## Data for this task
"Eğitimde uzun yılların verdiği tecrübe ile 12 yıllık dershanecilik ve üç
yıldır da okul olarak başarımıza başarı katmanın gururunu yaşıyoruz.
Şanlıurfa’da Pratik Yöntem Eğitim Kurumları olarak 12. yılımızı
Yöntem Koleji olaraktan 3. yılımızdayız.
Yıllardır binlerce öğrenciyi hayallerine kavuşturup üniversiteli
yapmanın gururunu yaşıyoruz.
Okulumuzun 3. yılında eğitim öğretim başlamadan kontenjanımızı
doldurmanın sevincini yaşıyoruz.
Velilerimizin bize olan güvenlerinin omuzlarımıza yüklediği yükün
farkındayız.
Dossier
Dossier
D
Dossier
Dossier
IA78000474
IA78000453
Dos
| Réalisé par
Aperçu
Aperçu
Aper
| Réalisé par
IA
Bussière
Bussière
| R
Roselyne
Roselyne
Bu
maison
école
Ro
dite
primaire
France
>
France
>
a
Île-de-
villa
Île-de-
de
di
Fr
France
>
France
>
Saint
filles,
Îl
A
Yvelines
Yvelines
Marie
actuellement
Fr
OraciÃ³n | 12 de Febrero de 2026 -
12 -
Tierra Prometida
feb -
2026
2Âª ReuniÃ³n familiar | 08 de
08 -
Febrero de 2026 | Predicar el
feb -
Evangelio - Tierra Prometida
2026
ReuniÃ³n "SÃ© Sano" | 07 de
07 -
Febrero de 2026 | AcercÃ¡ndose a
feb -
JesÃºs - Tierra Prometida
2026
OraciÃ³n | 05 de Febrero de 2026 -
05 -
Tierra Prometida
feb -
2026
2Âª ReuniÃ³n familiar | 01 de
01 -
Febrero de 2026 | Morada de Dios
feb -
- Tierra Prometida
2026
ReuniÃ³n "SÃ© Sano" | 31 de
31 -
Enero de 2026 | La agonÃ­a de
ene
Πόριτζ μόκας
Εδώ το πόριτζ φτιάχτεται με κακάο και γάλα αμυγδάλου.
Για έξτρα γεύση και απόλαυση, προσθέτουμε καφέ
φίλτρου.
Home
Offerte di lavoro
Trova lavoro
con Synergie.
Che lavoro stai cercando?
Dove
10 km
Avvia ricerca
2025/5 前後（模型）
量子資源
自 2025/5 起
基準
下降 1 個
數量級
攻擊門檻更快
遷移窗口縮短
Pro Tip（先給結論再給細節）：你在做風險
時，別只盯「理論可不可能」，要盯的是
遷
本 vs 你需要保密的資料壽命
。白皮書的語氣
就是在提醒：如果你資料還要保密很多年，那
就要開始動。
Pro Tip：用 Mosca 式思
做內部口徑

==

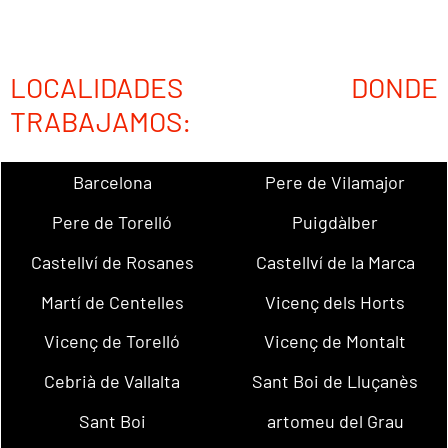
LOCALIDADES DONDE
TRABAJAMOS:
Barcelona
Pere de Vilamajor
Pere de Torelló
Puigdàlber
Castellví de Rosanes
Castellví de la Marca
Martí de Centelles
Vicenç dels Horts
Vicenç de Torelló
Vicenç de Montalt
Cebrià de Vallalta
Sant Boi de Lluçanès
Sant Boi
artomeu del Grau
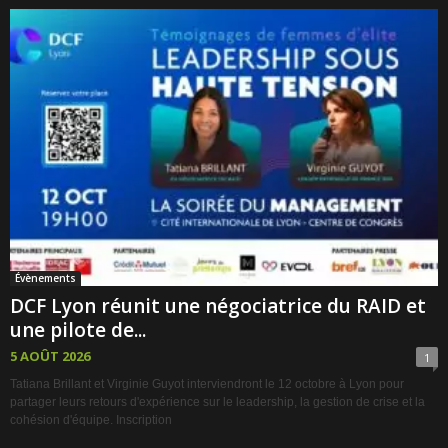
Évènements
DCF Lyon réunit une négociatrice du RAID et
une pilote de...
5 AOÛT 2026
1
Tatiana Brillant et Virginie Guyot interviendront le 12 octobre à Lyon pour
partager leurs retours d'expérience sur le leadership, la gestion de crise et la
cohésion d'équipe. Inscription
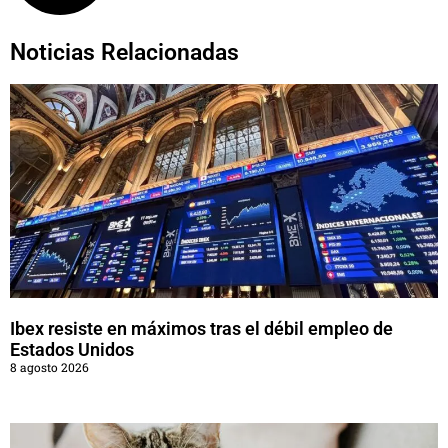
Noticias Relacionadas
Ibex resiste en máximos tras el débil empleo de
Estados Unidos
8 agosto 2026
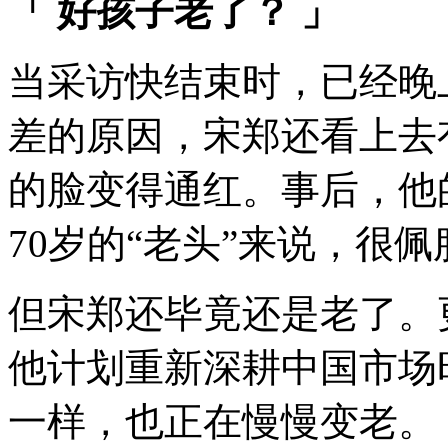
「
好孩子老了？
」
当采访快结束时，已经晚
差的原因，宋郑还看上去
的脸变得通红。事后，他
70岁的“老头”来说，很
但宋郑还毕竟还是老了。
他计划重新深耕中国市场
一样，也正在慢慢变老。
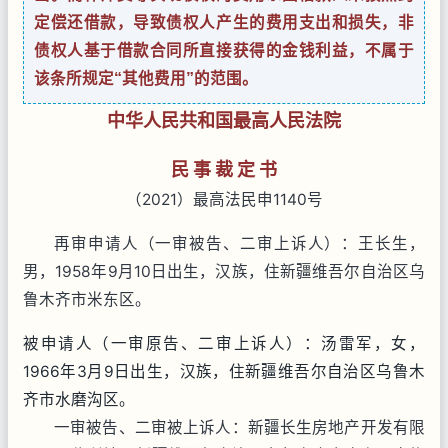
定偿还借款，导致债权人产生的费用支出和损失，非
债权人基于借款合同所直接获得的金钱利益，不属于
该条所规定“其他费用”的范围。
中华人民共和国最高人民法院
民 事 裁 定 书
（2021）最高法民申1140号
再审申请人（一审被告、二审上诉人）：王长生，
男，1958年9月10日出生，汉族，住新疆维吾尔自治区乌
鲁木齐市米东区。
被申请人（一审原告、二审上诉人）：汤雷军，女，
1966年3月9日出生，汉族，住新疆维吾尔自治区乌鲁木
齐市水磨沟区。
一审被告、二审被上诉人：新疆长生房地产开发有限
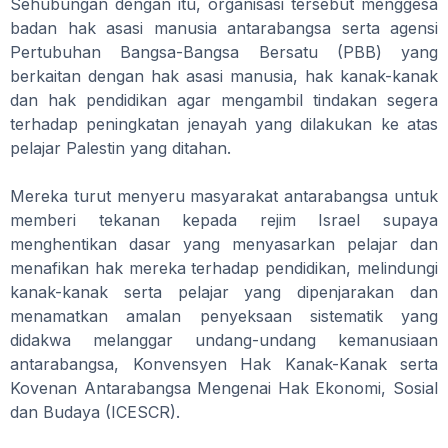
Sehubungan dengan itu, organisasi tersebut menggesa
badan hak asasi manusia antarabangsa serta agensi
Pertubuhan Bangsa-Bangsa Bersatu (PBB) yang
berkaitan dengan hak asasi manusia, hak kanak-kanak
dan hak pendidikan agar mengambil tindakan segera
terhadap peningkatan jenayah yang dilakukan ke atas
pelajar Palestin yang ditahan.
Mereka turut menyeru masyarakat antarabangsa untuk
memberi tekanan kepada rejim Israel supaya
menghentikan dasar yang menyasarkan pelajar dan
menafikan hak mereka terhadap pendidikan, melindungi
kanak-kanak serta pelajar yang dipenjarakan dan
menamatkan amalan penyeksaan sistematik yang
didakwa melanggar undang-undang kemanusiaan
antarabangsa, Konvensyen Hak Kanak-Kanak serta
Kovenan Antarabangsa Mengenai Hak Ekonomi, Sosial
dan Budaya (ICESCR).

==

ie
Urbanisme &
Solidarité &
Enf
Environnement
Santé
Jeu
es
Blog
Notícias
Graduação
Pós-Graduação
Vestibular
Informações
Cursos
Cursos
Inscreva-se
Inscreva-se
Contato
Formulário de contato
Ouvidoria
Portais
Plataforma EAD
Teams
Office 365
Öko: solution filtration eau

## Exercise objective
Say how many lines in the entries contain the string "OraciÃ³n", and say nothing else.

## Output for this task
2